Cosmetic Lip Surgery: Lip Anatomy and Histology




The lips serve many functions: eating, drinking, speaking, mimetic animation, kissing, and serving as a valve for the terminal oral airway. Lips are among the most vascular structures on the face and are supplied by the superior and inferior labial branches of the facial artery as it branches from the external carotid artery. The labial artery lies in the posterior third of the lip at about the incisor level ( Fig. 11.1 ). The depth of this artery is an important landmark to keep in mind, but fortunately, it is deep to most lip-reduction procedures.




Fig. 11.1


The labial artery (arrows) lies in the posterior one-third of the lip and is generally away from the surgical field in most procedures.


The anatomy of the lip is very unique, in that there is a triple transition from hair-bearing skin to vermilion tissue to oral mucosa. The hair-bearing skin terminates at the cutaneous/vermilion junction. The vermilion tissue consists of a very thin keratinized stratified squamous epithelium with extensive interdigitations with the underlying dermis ( Fig. 11.2 ).
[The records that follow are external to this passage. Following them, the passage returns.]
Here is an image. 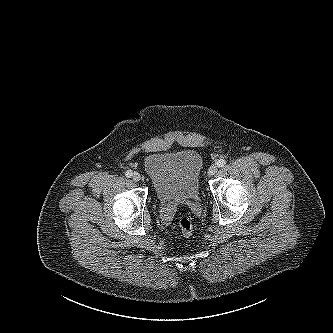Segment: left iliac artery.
I'll return each mask as SVG.
<instances>
[{
	"label": "left iliac artery",
	"mask_w": 333,
	"mask_h": 333,
	"mask_svg": "<svg viewBox=\"0 0 333 333\" xmlns=\"http://www.w3.org/2000/svg\"><path fill=\"white\" fill-rule=\"evenodd\" d=\"M218 167H223L226 164V161L224 159H220L216 162Z\"/></svg>",
	"instance_id": "44dca946"
}]
</instances>
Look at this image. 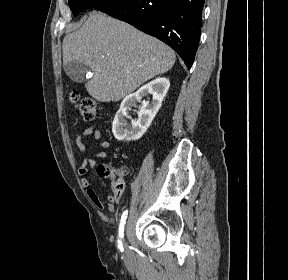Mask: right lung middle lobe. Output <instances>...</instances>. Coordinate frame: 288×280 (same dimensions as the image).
<instances>
[{
	"label": "right lung middle lobe",
	"instance_id": "obj_1",
	"mask_svg": "<svg viewBox=\"0 0 288 280\" xmlns=\"http://www.w3.org/2000/svg\"><path fill=\"white\" fill-rule=\"evenodd\" d=\"M114 0H69V6L74 16L85 9L95 8Z\"/></svg>",
	"mask_w": 288,
	"mask_h": 280
}]
</instances>
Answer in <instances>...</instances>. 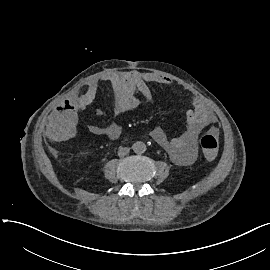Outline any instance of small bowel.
I'll list each match as a JSON object with an SVG mask.
<instances>
[{
  "mask_svg": "<svg viewBox=\"0 0 270 270\" xmlns=\"http://www.w3.org/2000/svg\"><path fill=\"white\" fill-rule=\"evenodd\" d=\"M101 82L109 83L112 87L113 111L117 118L106 126H91L89 132L94 136H102L109 140H117L122 134L119 118L124 114L150 102L152 93L149 84L171 85L170 78L157 73L139 71H118L108 73L100 79L88 83L86 90L73 101L61 102L56 107V114L50 115L44 122V131L56 140L70 139L80 129L77 112L86 108L95 98ZM140 96H136V93ZM217 119L208 106L199 98H193L192 106L186 111V127L184 131L169 138L163 129L155 128L151 132L153 140L159 144L176 164L192 163L198 153L197 138L206 127L217 131Z\"/></svg>",
  "mask_w": 270,
  "mask_h": 270,
  "instance_id": "small-bowel-1",
  "label": "small bowel"
}]
</instances>
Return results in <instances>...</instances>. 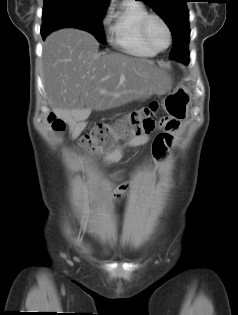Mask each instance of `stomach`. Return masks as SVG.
Returning a JSON list of instances; mask_svg holds the SVG:
<instances>
[{
	"mask_svg": "<svg viewBox=\"0 0 238 315\" xmlns=\"http://www.w3.org/2000/svg\"><path fill=\"white\" fill-rule=\"evenodd\" d=\"M191 104L190 87H177L176 91L166 94L163 109L167 110V116H171L176 122H185L187 109Z\"/></svg>",
	"mask_w": 238,
	"mask_h": 315,
	"instance_id": "stomach-1",
	"label": "stomach"
}]
</instances>
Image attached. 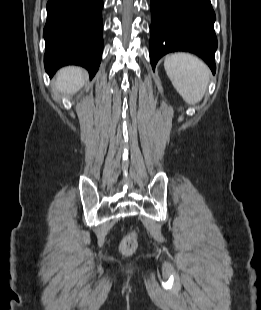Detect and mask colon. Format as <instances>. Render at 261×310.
Masks as SVG:
<instances>
[{"label":"colon","instance_id":"5ec220e1","mask_svg":"<svg viewBox=\"0 0 261 310\" xmlns=\"http://www.w3.org/2000/svg\"><path fill=\"white\" fill-rule=\"evenodd\" d=\"M137 247V237L134 233H130L123 238L120 244V250L124 255L132 254Z\"/></svg>","mask_w":261,"mask_h":310}]
</instances>
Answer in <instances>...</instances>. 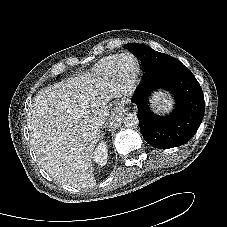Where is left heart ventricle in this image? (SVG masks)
Returning a JSON list of instances; mask_svg holds the SVG:
<instances>
[{
    "instance_id": "left-heart-ventricle-1",
    "label": "left heart ventricle",
    "mask_w": 227,
    "mask_h": 227,
    "mask_svg": "<svg viewBox=\"0 0 227 227\" xmlns=\"http://www.w3.org/2000/svg\"><path fill=\"white\" fill-rule=\"evenodd\" d=\"M134 67V62L130 58H126L123 62V68L125 71L129 72L133 69Z\"/></svg>"
}]
</instances>
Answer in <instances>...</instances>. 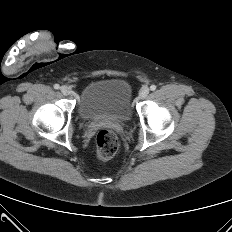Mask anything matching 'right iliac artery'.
Masks as SVG:
<instances>
[{"instance_id": "82829eb1", "label": "right iliac artery", "mask_w": 232, "mask_h": 232, "mask_svg": "<svg viewBox=\"0 0 232 232\" xmlns=\"http://www.w3.org/2000/svg\"><path fill=\"white\" fill-rule=\"evenodd\" d=\"M59 88H60L59 84L54 85V89H59Z\"/></svg>"}]
</instances>
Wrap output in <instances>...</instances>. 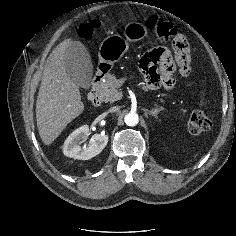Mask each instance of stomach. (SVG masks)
Listing matches in <instances>:
<instances>
[{
	"mask_svg": "<svg viewBox=\"0 0 236 236\" xmlns=\"http://www.w3.org/2000/svg\"><path fill=\"white\" fill-rule=\"evenodd\" d=\"M148 36L147 28L139 22H129L124 28V37L115 34L106 37L99 47V60L103 73L113 67L129 48V42L141 41Z\"/></svg>",
	"mask_w": 236,
	"mask_h": 236,
	"instance_id": "stomach-1",
	"label": "stomach"
}]
</instances>
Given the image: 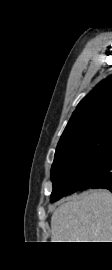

The vermilion is devoid of hair follicles, sweat glands, and sebaceous glands (although they may be sparsely present). The lack of sebaceous glands causes the vermilion to dry and crack, and hence the lips must remain moistened with saliva. The vermilion derives its color from the rich vascular plexus in the underlying dermis. This area is also highly sensitive, owing to its rich sensory innervation.




Fig. 11.2


The vermilion tissue lacks hair follicles, sweat glands, and sebaceous glands (which may be sparsely present). D, dermis; E, epithelium.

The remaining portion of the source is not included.